Crawford’s 36 points easily led the Clippers, but not to be lost in all of the red-hot offense emerged two impressive double-double performances. One was posted by the usual suspect, as Chris Paul ended his night with 18 points and 12 assists. The other really didn’t come as much of a shock either, as DeAndre Jordan finished with 18 points and 12 rebounds. Matt Barnes’ 24 points, and Blake Griffin’s 20 points ensured that every Clipper starter’s presence was felt. I would say the bench’s presence was completely unnecessary, but if you take away every one of the Clippers’ bench points, this game turns into a 1-point Thunder victory. Therefore, the 9 bench points scored by the Clippers actually spelled the difference between victory and defeat. If that isn’t proof that every made bucket is vital to improving your chances of victory, then I’m not sure if said proof is possible to obtain at all.

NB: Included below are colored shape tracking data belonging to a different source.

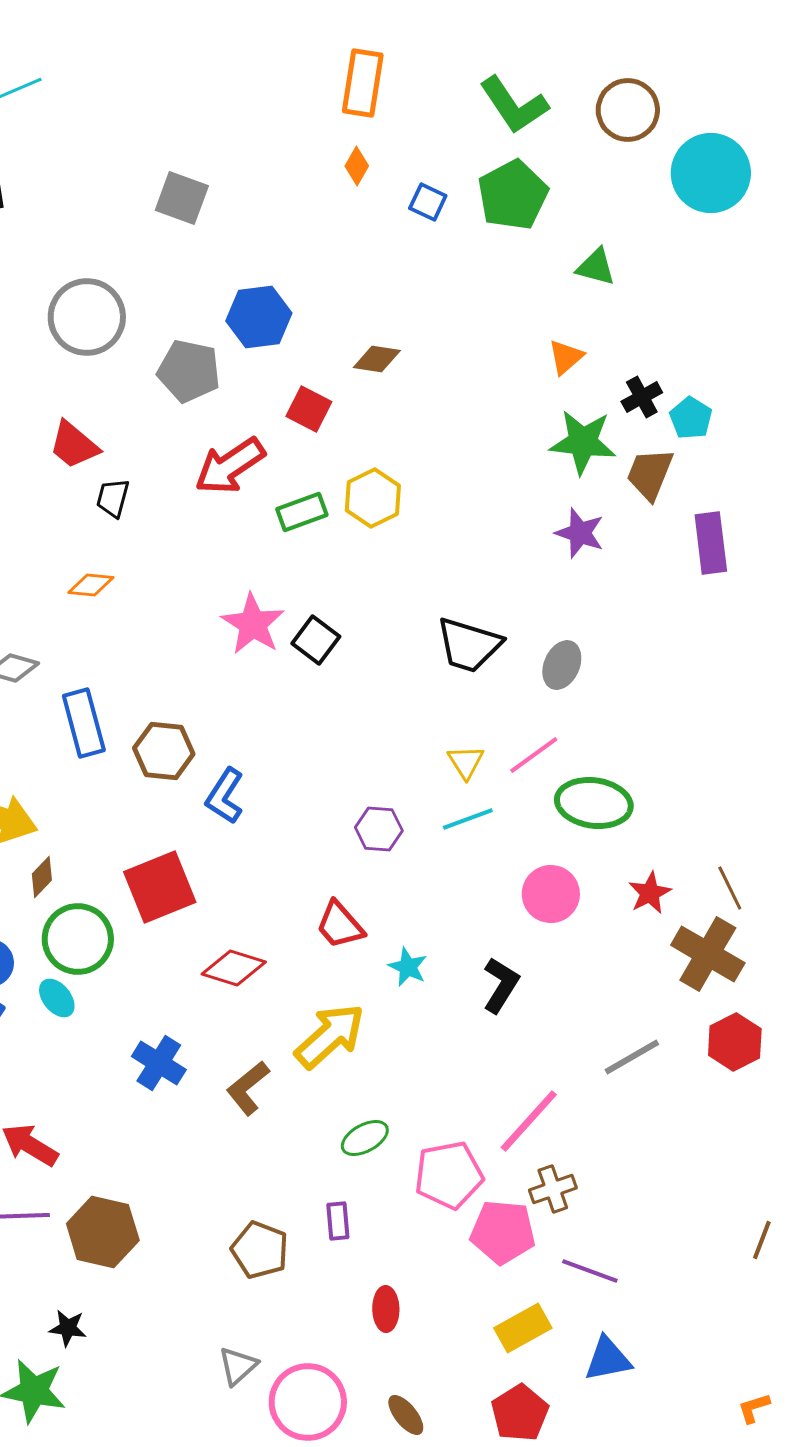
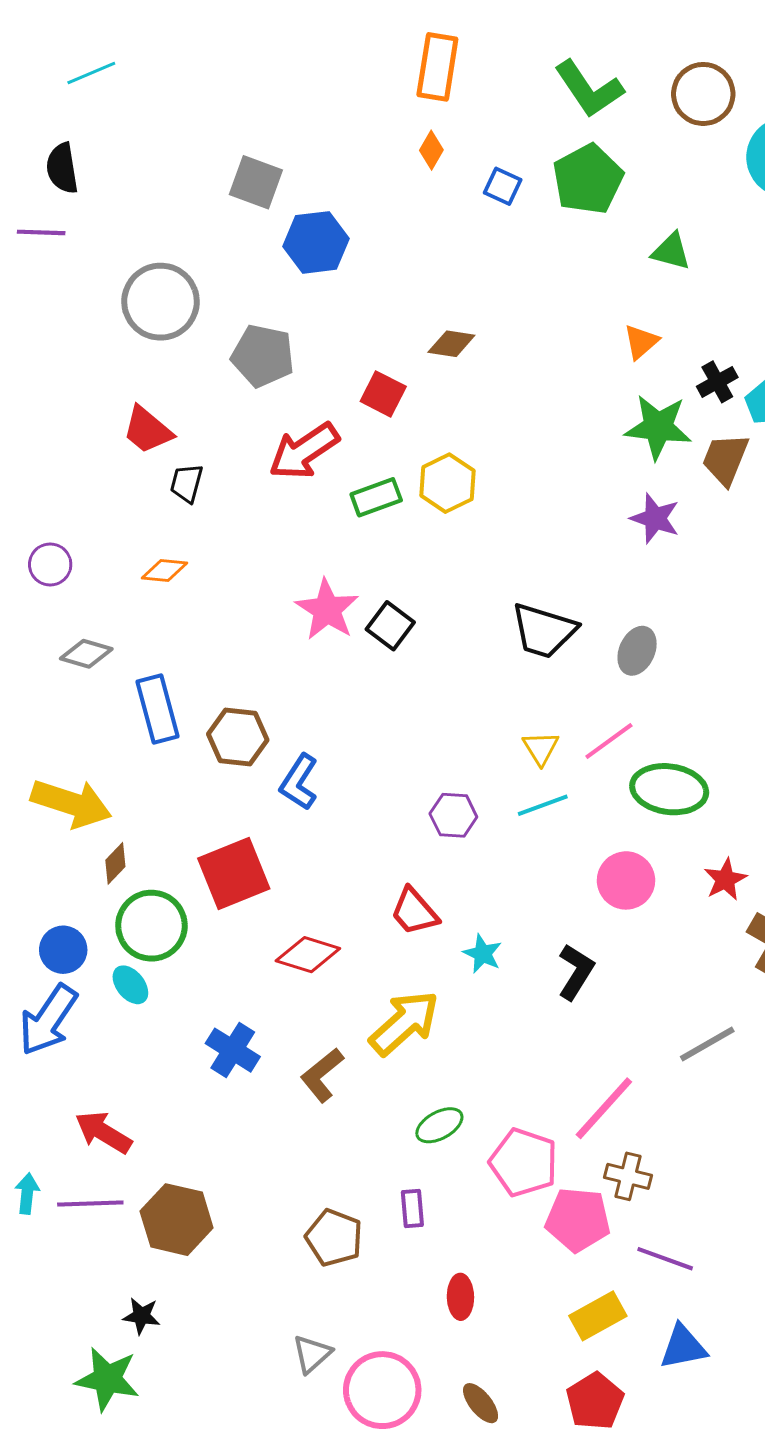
blue hexagon: (259, 317) -> (316, 242), moved
pink pentagon: (449, 1175) -> (524, 1162), turned 30
brown cross: (553, 1189) -> (628, 1176), turned 33

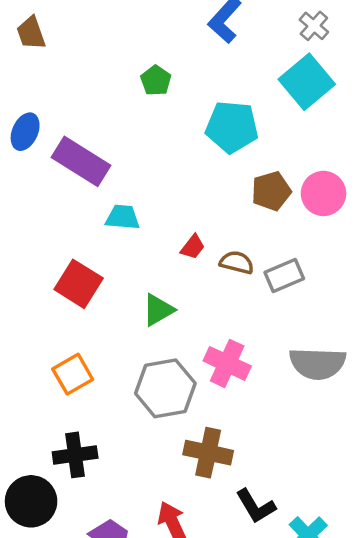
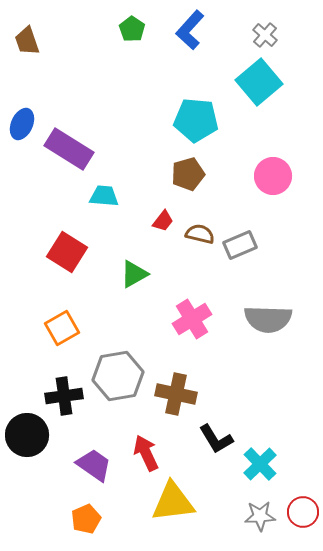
green pentagon: (156, 81) -> (132, 29), moved
brown pentagon: (271, 191) -> (188, 174), moved
pink cross: (227, 363) -> (192, 319), turned 33
gray hexagon: (165, 388) -> (118, 376), moved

Jordan with the easy bucket.

Jordan with the easy bucket.

The Thunder get a couple of days to lick their wounds after dropping their second-straight at home for only the second time this season. Although I’m not really all that shocked that they’re taking a minute to get back into the swing of things. Quite frankly, no one else should be either. They went from a stretch where they played 18 games in a 31-day span, to a stretch of only 2 games in a 12-day span. Not only that, but they’ve been trying to rework Westbrook into the rotation over those two games in question. I have no doubts that the Thunder will settle down, and get things figured out as the schedule ramps up heading into March. The ramp-up begins Wednesday evening, as the Thunder welcome the Cleveland Cavaliers to OKC for the first match-up of the season between these two teams. Tip-off is scheduled for 7pm CST, and the game will be broadcast via Fox Sports Oklahoma, WWLS The Sports Animal, and NBA League Pass.